The Baltic is virtually an inland sea. Its northernmost parts freeze over every winter. In a hard winter, the whole sea may freeze over. Even if the forecast global warming changes the situation, any change will come only slowly.
The vital importance of shipping and the harsh conditions of the northern Baltic Sea set special demands for the functioning of the transport chain. Finland has done its best to secure unhindered shipping throughout the year for more than a century.
Since 1971, access for shipping has been kept open with icebreakers around the year for the entire length of the coast. Alternative arrangements, such as sending all cargoes by rail and road from the north to Southern Finland and back just for the winter months, would damage the economy through the enormous costs involved.
Finland got its first icebreaker in 1890. The first icebreakers were used to assist ships to Hanko and Helsinki, the major ports of the southern coast. The fleet of nine icebreakers that Finland has today is able to keep the main ports from Hamina to Tornio open in the harshest winter.

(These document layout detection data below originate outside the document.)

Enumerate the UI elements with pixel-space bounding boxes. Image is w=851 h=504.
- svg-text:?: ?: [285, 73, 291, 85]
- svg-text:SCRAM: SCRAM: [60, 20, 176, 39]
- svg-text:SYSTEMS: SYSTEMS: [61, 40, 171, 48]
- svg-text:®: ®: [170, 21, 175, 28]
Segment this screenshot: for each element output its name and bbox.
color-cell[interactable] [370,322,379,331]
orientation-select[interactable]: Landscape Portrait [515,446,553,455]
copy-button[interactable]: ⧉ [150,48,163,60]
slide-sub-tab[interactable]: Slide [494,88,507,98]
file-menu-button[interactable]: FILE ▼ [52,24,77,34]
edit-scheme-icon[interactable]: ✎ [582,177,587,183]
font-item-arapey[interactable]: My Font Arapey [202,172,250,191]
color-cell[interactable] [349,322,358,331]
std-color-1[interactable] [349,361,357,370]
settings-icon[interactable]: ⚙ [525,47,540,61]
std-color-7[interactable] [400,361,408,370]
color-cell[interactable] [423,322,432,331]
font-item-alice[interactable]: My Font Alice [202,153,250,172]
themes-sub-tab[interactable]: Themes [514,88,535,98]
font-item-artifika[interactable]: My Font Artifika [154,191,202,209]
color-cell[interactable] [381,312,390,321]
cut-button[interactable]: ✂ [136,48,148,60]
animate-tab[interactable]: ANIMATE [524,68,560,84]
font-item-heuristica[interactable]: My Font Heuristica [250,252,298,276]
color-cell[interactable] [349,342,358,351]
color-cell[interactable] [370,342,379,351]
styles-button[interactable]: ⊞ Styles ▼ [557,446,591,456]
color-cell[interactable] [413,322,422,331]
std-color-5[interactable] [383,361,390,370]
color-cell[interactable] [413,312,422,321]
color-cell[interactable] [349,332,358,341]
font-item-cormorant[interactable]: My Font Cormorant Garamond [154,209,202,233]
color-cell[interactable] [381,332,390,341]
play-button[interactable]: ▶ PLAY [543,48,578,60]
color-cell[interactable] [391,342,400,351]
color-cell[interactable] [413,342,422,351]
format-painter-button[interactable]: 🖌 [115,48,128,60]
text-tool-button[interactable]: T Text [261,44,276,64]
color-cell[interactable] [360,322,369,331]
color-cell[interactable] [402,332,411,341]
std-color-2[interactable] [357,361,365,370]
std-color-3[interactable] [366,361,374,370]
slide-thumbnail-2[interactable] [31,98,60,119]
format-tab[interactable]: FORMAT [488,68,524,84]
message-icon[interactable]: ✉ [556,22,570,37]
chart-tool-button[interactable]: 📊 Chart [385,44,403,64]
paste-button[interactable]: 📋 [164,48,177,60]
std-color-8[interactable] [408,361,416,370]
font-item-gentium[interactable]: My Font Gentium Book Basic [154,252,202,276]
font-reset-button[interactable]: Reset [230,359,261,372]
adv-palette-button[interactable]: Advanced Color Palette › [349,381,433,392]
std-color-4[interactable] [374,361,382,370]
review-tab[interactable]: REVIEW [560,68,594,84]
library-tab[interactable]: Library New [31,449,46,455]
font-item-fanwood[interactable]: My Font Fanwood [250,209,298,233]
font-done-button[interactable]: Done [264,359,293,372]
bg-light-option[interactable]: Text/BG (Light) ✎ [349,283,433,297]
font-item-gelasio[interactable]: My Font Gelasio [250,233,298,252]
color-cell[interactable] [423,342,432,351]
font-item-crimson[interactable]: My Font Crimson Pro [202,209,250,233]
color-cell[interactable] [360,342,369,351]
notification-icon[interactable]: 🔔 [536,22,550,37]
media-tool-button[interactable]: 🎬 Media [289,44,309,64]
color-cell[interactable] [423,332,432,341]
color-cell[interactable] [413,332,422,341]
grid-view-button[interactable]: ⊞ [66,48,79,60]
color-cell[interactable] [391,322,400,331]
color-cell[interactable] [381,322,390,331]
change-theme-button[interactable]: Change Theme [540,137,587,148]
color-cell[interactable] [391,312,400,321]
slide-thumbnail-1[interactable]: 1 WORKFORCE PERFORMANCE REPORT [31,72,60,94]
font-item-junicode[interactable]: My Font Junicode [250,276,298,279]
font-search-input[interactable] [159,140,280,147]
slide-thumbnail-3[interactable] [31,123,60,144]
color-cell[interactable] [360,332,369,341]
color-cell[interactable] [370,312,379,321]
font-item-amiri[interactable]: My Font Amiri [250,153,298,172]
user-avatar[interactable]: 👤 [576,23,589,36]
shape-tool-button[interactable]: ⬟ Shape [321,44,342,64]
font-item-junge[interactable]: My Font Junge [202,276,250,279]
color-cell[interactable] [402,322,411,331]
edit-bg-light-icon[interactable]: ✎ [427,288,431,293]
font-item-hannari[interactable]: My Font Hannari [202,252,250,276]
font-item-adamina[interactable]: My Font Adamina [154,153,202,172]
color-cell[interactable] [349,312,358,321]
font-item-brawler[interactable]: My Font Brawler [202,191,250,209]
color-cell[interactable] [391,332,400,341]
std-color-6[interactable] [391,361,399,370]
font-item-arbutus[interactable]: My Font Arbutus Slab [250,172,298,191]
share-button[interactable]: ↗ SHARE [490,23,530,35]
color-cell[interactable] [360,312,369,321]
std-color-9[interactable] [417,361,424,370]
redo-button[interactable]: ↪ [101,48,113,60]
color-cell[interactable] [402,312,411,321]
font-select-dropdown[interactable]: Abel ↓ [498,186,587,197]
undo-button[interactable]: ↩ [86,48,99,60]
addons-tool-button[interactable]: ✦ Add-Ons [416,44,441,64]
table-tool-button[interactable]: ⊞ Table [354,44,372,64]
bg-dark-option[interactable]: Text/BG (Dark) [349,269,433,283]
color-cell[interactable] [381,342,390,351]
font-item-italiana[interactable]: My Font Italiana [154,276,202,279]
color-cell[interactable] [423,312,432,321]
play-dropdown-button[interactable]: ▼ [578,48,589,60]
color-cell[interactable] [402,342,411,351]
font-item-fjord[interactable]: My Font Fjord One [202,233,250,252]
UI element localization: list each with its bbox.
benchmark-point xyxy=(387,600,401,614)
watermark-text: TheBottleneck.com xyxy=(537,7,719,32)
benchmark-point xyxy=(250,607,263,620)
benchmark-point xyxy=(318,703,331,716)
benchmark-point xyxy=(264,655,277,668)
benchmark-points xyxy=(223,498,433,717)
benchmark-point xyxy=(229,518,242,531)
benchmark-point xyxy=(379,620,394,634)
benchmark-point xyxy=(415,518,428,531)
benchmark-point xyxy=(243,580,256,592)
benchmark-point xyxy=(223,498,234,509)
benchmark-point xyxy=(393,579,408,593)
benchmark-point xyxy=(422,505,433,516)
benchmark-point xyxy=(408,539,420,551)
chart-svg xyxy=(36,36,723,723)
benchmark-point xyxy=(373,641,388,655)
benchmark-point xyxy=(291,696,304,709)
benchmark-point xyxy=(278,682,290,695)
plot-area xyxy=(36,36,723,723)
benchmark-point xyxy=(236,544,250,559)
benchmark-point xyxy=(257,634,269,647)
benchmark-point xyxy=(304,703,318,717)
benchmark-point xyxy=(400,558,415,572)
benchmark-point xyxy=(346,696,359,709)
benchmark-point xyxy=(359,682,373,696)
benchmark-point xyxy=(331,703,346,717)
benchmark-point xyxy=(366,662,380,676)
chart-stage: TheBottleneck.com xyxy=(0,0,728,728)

Shipping to and from Finnish ports has expanded dramatically in the past few decades. In 1960 Finnish ports were visited annually by 19 500 cargo vessels with a total of 19 million tonnes of goods. In 2000, 36 300 ships called at Finnish ports with 81 million tonnes of cargo. Finland’s dependence on shipping has actually grown in recent decades.
Because icebreakers keep Finland’s sea lanes open, the European Union has classified them as part of its trans-European network.